Unknown to me at the time, a major archaeological excavation commenced 5 years later in Marib in central Yemen. Some 3000 years ago, the local people there had built a huge dam that diverted the water from the mountains into their fields. Quickly the small desert town blossomed. Within a few years the dam allowed this corner of Arabia to prosper as no other, becoming the center of the powerful Kingdom of Saba. We know it today as Sheba, the birthplace of ancient South Arabian civilization. From here the Queen of Sheba journeyed to meet King Solomon in a Biblical story familiar to all of us.
The great kingdom of Saba ended quite suddenly in the sixth century AD after the dam collapsed. Most of the population migrated and the desert returned. Today, visitors to the ruins of the fabled dam and the city see a spectacular landscape scattered with the cores of long extinct volcanoes and fields of black volcanic glass. Indeed, Marib has long been Yemen’s chief tourist attraction. One of its best-known ruins was the Bar’an temple, the legendary temple of the Queen of Sheba. Its five and a half pillars projecting above the sand made it an iconic image of ancient South Arabia.

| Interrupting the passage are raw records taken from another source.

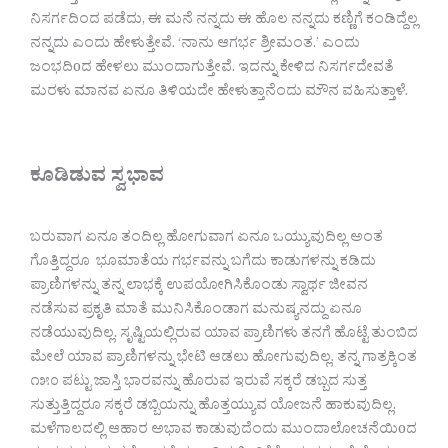
ನಿಸರ್ಗದಿಂದ ಪಡೆದು, ಈ ಮನೆ ನನ್ನದು ಈ ಹೊಲ ನನ್ನದು ಕಣ್ಣಿಗೆ ಕಂಡಿದ್ದೆಲ್ಲ
ನನ್ನದು ಎಂದು ಹೇಳುತ್ತೇವೆ. ‘ನಾನು ಆಗರ್ಭ ಶ್ರೀಮಂತ.’ ಎಂದು
ಜಂಭದಿoದ ಹೇಳಲು ಮುಂದಾಗುತ್ತೇವೆ. ಇದನ್ನು ಕೇಳಿದ ನಿಸರ್ಗದೇವತೆ
ಮರಳು ಮಾನವ ಏನೂ ತಿಳಿಯದೇ ಹೇಳುತ್ತಾನೆಂದು ಮೌನ ವಹಿಸುತ್ತಾಳೆ.
ಕೂಡಿಡುವ ಸ್ವಭಾವ
ಬರುವಾಗ ಏನೂ ತಂದಿಲ್ಲ ಹೋಗುವಾಗ ಏನೂ ಒಯ್ಯುವುದಿಲ್ಲ ಅಂತ
ಗೊತ್ತಿದ್ದರೂ ಭೂಮಾತೆಯ ಗರ್ಭವನ್ನು ಬಗೆದು ಕಾಡುಗಳನ್ನು ಕಡಿದು
ಪ್ರಾಣಿಗಳನ್ನು ತನ್ನ ಲಾಭಕ್ಕೆ ಉಪಯೋಗಿಸಿಕೊಂಡು ಸ್ವಾರ್ಥ ಜೀವನ
ನಡೆಸುವ ಪ್ರಕೃತಿ ಮಾತೆ ಮುನಿಸಿಕೊಂಡಾಗ ಮನುಷ್ಯನದ್ದು ಏನೂ
ನಡೆಯುವುದಿಲ್ಲ. ಸೃಷ್ಟಿಯಲ್ಲಿರುವ ಯಾವ ಪ್ರಾಣಿಗಳು ತನಗೆ ಹೊಟ್ಟೆ ತುಂಬಿದ
ಮೇಲೆ ಯಾವ ಪ್ರಾಣಿಗಳನ್ನು ಭೇಟಿ ಆಡಲು ಹೋಗುವುದಿಲ್ಲ. ತನ್ನ ಗಾತ್ರಕ್ಕಿಂತ
೧೫೦ ಪಟ್ಟು ಜಾಸ್ತಿ ಭಾರವನ್ನು ಹೊರುವ ಇರುವೆ ಸಕ್ಕರೆ ಡಬ್ಬದ ಸುತ್ತ
ಸುತ್ತುತ್ತಿದ್ದರೂ ಸಕ್ಕರೆ ಡಬ್ಬಿಯನ್ನು ಹೊತ್ತಯ್ಯುವ ಯೋಜನೆ ಹಾಕುವುದಿಲ್ಲ.
ಮಳೆಗಾಲದಲ್ಲಿ ಆಹಾರ ಅಭಾವ ಕಾಡುವುದೆಂದು ಮುಂದಾಲೋಚನೆಯಿoದ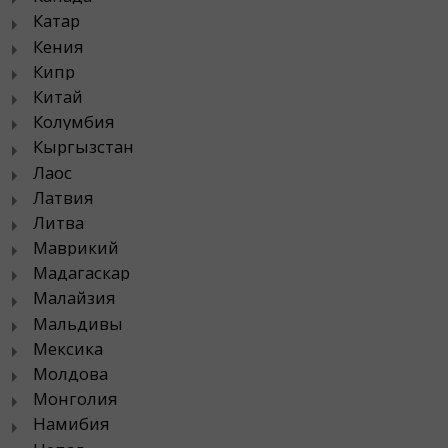
Катар
Кения
Кипр
Китай
Колумбия
Кыргызстан
Лаос
Латвия
Литва
Маврикий
Мадагаскар
Малайзия
Мальдивы
Мексика
Молдова
Монголия
Намибия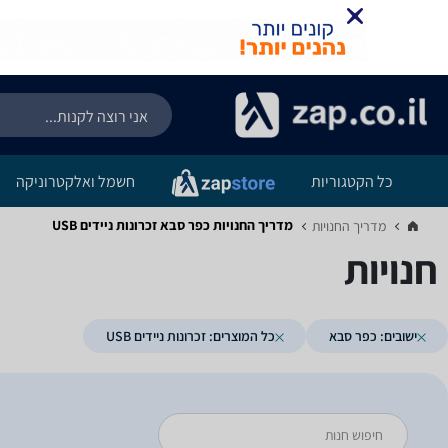
כל הקטגוריות
חשמל ואלקטרוניקה
מדריך החנויות ‏כפר סבא ‏זכרונות ניידים USB
מדריך החנויות‏
חנויות
ישובים: כפר סבא
כל המוצרים: זכרונות ניידים USB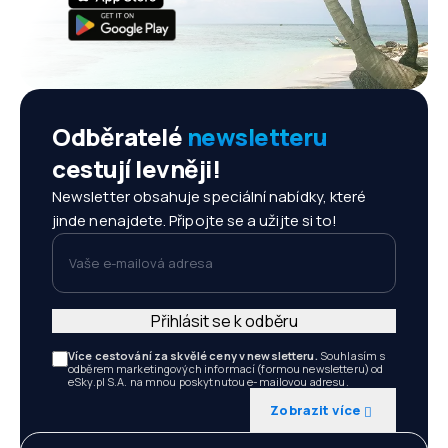
Odběratelé
newsletteru
cestují levněji!
Newsletter obsahuje speciální nabídky, které
jinde nenajdete. Připojte se a užijte si to!
Vaše e-mailová adresa
Přihlásit se k odběru
Více cestování za skvělé ceny v newsletteru.
Souhlasím s
odběrem marketingových informací (formou newsletteru) od
eSky.pl S.A. na mnou poskytnutou e-mailovou adresu.
Zobrazit více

The Bar’an temple in Yemen before and after excavation.
It took 9 years for the archaeologists to uncover and restore the temple, in the process revealing more than 20 limestone altars. The altars had been donated to the temple by people seeking particular requests from the gods. The condition of the altars ranged from almost pristine to badly damaged, but all were inscribed in the ancient Sabaean script. From late 1997 onwards, one of the best-preserved altars became part of an exhibit of Yemeni artifacts touring museums in Europe. Its text was a dedication to the moon god Ilmaqah and named its donor as”Bi’athtar, grandson of Naw’um, the Nihmite.” (ie. of the tribe of Nihm).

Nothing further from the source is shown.